Homeschooling and Cancer!!

So I have been off for a few months...  First thank you to the many visitors that came by my humble blog.... It makes me happy to see that people are still reading and sharing....  So lets talk about my Life and Faith.  Because my faith and life are so intertwined we can't talk about one without  talking about the other.  So here we go in 2012 I was diagnosed with Breast cancer.  I had no ideal how my whole world would be turned up side down, how four little words would flip my whole families lives also.  It was a whirl wind the days before my surgery are still such a blur.  I have had surgeries before but this one would be life changing in so many ways. After my surgery my incision got infected and along with having to go to get chemotherapy I had wound care. 

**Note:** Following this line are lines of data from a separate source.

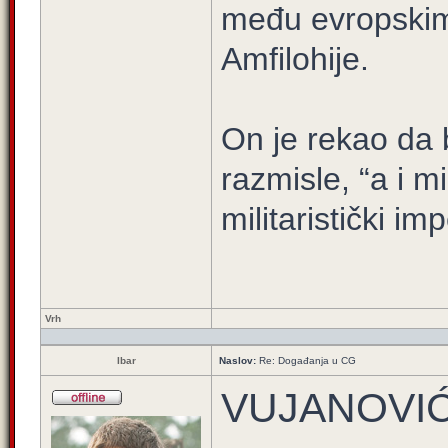
među evropskim 
Amfilohije.
On je rekao da b
razmisle, “a i m
militaristički imp
Vrh
Ibar
Naslov:
Re: Događanja u CG
VUJANOVIĆ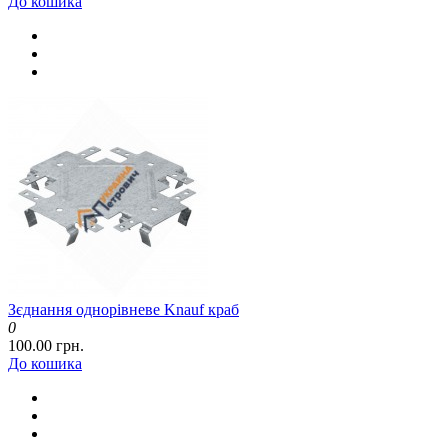
До кошика
Зєднання однорівневе Knauf краб
0
100.00 грн.
До кошика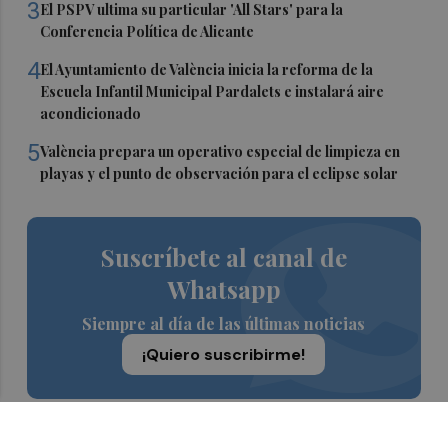
3
El PSPV ultima su particular 'All Stars' para la
Conferencia Política de Alicante
4
El Ayuntamiento de València inicia la reforma de la
Escuela Infantil Municipal Pardalets e instalará aire
acondicionado
5
València prepara un operativo especial de limpieza en
playas y el punto de observación para el eclipse solar
Suscríbete al canal de
Whatsapp
Siempre al día de las últimas noticias
¡Quiero suscribirme!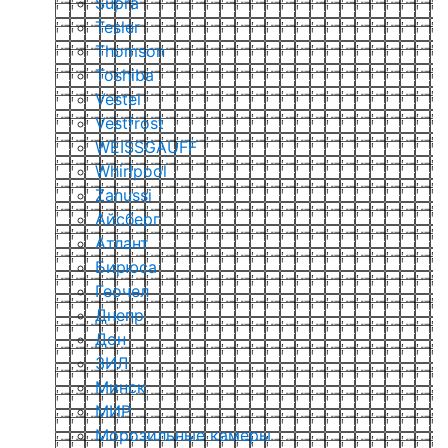
Supra
Tesler
Thomson
Toshiba
Vestel
Vestfrost
WEISSGAUFF
Whirlpool
Zanussi
Айсберг
Атлант
Бирюса
Геочел
Днепр
Дон
ЗИЛ
Минск
МИР
Морозильные камеры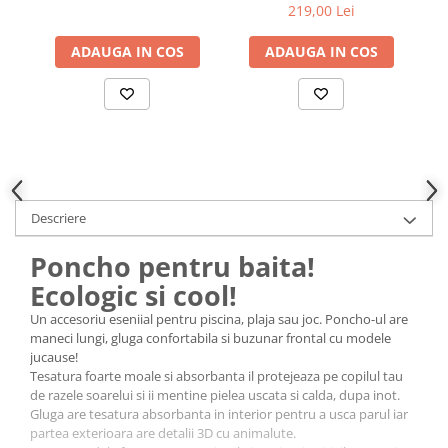
Beige, marimea S
219,00 Lei
85x90cm
ADAUGA IN COS
ADAUGA IN COS
Descriere
Poncho pentru baita!
Ecologic si cool!
Un accesoriu eseniial pentru piscina, plaja sau joc. Poncho-ul are
maneci lungi, gluga confortabila si buzunar frontal cu modele
jucause!
Tesatura foarte moale si absorbanta il protejeaza pe copilul tau
de razele soarelui si ii mentine pielea uscata si calda, dupa inot.
Gluga are tesatura absorbanta in interior pentru a usca parul iar
partea exterioara are detalii 3D cu animalute.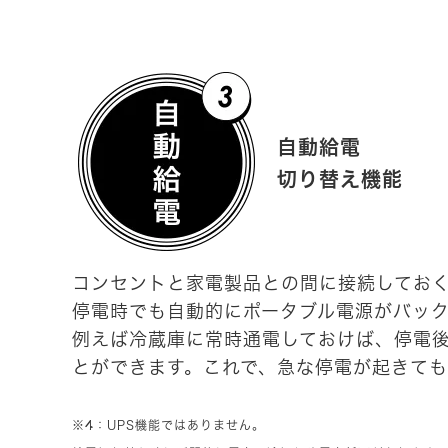
自動給電
切り替え機能
コンセントと家電製品との間に接続してお
停電時でも自動的にポータブル電源がバッ
例えば冷蔵庫に常時通電しておけば、停電
とができます。これで、急な停電が起きて
※4：UPS機能ではありません。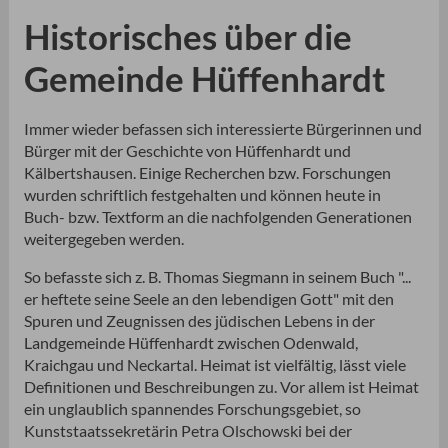
Historisches über die
Gemeinde Hüffenhardt
Immer wieder befassen sich interessierte Bürgerinnen und
Bürger mit der Geschichte von Hüffenhardt und
Kälbertshausen. Einige Recherchen bzw. Forschungen
wurden schriftlich festgehalten und können heute in
Buch- bzw. Textform an die nachfolgenden Generationen
weitergegeben werden.
So befasste sich z. B. Thomas Siegmann in seinem Buch "...
er heftete seine Seele an den lebendigen Gott" mit den
Spuren und Zeugnissen des jüdischen Lebens in der
Landgemeinde Hüffenhardt zwischen Odenwald,
Kraichgau und Neckartal. Heimat ist vielfältig, lässt viele
Definitionen und Beschreibungen zu. Vor allem ist Heimat
ein unglaublich spannendes Forschungsgebiet, so
Kunststaatssekretärin Petra Olschowski bei der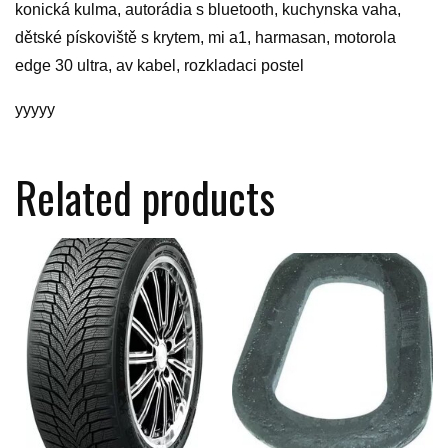
konická kulma, autorádia s bluetooth, kuchynska vaha,
dětské pískoviště s krytem, mi a1, harmasan, motorola
edge 30 ultra, av kabel, rozkladaci postel
yyyyy
Related products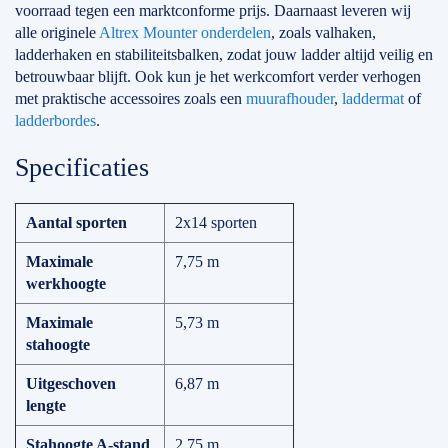
voorraad tegen een marktconforme prijs. Daarnaast leveren wij
alle originele
Altrex Mounter onderdelen
, zoals valhaken,
ladderhaken en stabiliteitsbalken, zodat jouw ladder altijd veilig en
betrouwbaar blijft. Ook kun je het werkcomfort verder verhogen
met praktische accessoires zoals een
muurafhouder
,
laddermat
of
ladderbordes
.
Specificaties
Aantal sporten
2x14 sporten
Maximale
7,75 m
werkhoogte
Maximale
5,73 m
stahoogte
Uitgeschoven
6,87 m
lengte
Stahoogte A-stand
2,75 m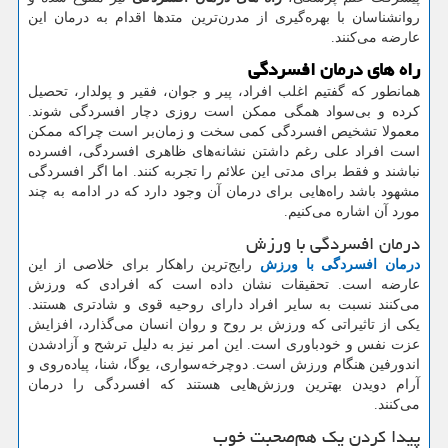
روانشناسان با بهره‌گیری از مدرن‌ترین متدها اقدام به درمان این
عارضه می‌کنند.
راه های درمان افسردگی
همانطور که گفتیم اغلب افراد، پیر و جوان، فقیر و پولدار، تحصیل
کرده و بی‌سواد همگی ممکن است روزی دچار افسردگی شوند.
معمولا تشخیص افسردگی کمی سخت و زمان‌بر است چراکه ممکن
است افراد علی رغم داشتن نشانه‌های ظاهری افسردگی، افسرده
نباشند و فقط برای مدتی این علائم را تجربه کنند. اما اگر افسردگی
مشهود باشد راه‌هایی برای درمان آن وجود دارد که در ادامه به چند
مورد آن اشاره می‌کنیم.
درمان افسردگی با ورزش
درمان افسردگی با ورزش
رایج‌ترین راهکار برای خلاصی از این
عارضه است. تحقیقات نشان داده است که افرادی که ورزش
می‌کنند نسبت به سایر افراد دارای روحیه قوی و شادتری هستند.
یکی از تاثیراتی که ورزش بر روح و روان انسان می‌گذارد، افزایش
عزت نفس و خودباوری است. این امر نیز به دلیل ترشح و آزادشدن
اندورفین هنگام ورزش است. دوچرخه‌سواری، یوگا، شنا، پیاده‌روی و
آرام دویدن بهترین ورزش‌هایی هستند که افسردگی را درمان
می‌کنند.
پیدا کردن یک هم‌صحبت خوب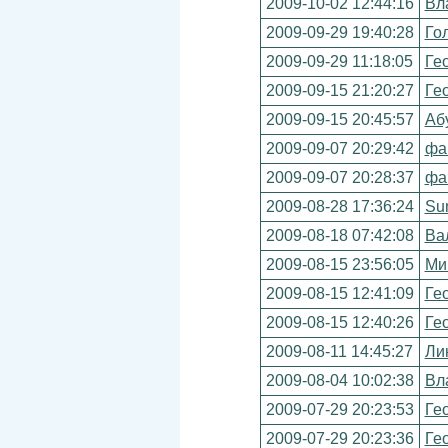
2009-10-02 12:44:16
Вл
2009-09-29 19:40:28
Го
2009-09-29 11:18:05
Ге
2009-09-15 21:20:27
Ге
2009-09-15 20:45:57
Аб
2009-09-07 20:29:42
фа
2009-09-07 20:28:37
фа
2009-08-28 17:36:24
Su
2009-08-18 07:42:08
Ва
2009-08-15 23:56:05
Ми
2009-08-15 12:41:09
Ге
2009-08-15 12:40:26
Ге
2009-08-11 14:45:27
Ли
2009-08-04 10:02:38
Вл
2009-07-29 20:23:53
Ге
2009-07-29 20:23:36
Ге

During Chemo to help my mind I would think about how school would look from that point on.  I was working and homeschooling on superhuman momentum that no person should want, but I craved.  I knew that my vision on our homeschooling would have to change.... I started making packages that included math, reading, spelling and language arts.  I would have the children help me on the days that I started feeling better and we would make copies and make enough packages to last a few weeks.  The packages were what some would call busy work but for me and the children it was our familiar friend.  My children were ages 2,4, 5, 8, 11 and 13 at the time. 

I have always loved God but at this point I felt like he had left me....I couldn't understand how I could have cancer... Didn't God know that I had all these beautiful little ones depending on me, what had I done to anger God for him to give me such a sentence. If only I could have seen the blessing then... It wasn't my time.    My husband and I had very little family so we depended on my co- op family and local friends they helped to keep my children feed and they prayed when I was to tired and hurt to do so myself. After my 4 months of treatment my oncology team thought they had did all they could for me, they thought I should go home and die......Oh hell no I was to much of a fighter how could I look at my two year old baby.... well really any of them and just give up. We started looking for cancer centers that would be able to deal with advance cancer. Florida answered my call...God answered me.......   We packed up all of our children and moved to Florida in 2013.  

I had my next surgery three weeks after getting to Florida and started my next journey with chemo for another 4 months.  Each infusion made me sicker and what my body was going through was no comparison to what  was to come, I couldn't have even imagined.  Eight months to the day and 4 months after finishing  chemo I found out that I was pregnant which should have been medically impossible.  Once again God was showing his love for me (even if I couldn't see it)  during a routine OB examination with ultrasound they found a tumor 6 weeks later I was diagnosed with ovarian cancer. To save me I lost my little baby ( a girl Sarah ) ...But once again God knew...Here I was again with chemo and radiation and my life in a spiral I couldn't control....I thank that was Gods plan all alone, for me to stop thinking I could do it all  control anything and to just depend on him.  

It was undaunting but God kept me and through it all we still homeschooled, as crazy as it sounds in my head it was the only thing cancer hadn't took from me and my children.  Homechooling while being sick is no small task,  I would start feeling better just to have to start all over again....My family and I lived at the hospital there where some treatments that would last up to 9 hours. 

Most of my younger children ended up being behind in most of all their " book learning"   but they surpassed in love learning.  My children have always been pretty mannerable  but do to their fathers and my jobs they had been a little spoiled ( just a little ) but this taught them  to now understand that their were thing we might no be able to get but most important they learned compassion for people who were sick. 

We have all grown and learned to be thankful and to praise God for every little thing..... We also learned that we are much stronger as a family than we could have ever realized.  

Like all homeschool moms I can be very hard on my self .... my what if's and if only's are massive.  If only I had not gotten cancer....what if my struggling reader never reads.... if only I could have more good days than bad ones.  There are days where raising my head off a pillow is like a battling match and a major undertaking all on its on and then trying to explain division, or what makes the CH sound might feel unbeatable.  But God is all I could say some days....and that was and is enough.

God has a way of taking my hard days
....my I have nothing more to give days and expanding them in ways I couldn't have even thought of.  

So now that I am on my third bout of cancer, I thank Yahweh for the strength he has given me... The love he has shown me and my family through others for he truly takes care of our every need.  

So what have I learned that I can share that might help you... We get out of homeschooling what we put into it... So I have late readers, so I didn't finish the entire book...It's ok !!!  God has a way of teaching us the important stuff.   I can't tell you that homeschooling while being sick has been easy because it has been very difficult but what I can say is that we are doing it .... and it is worth it.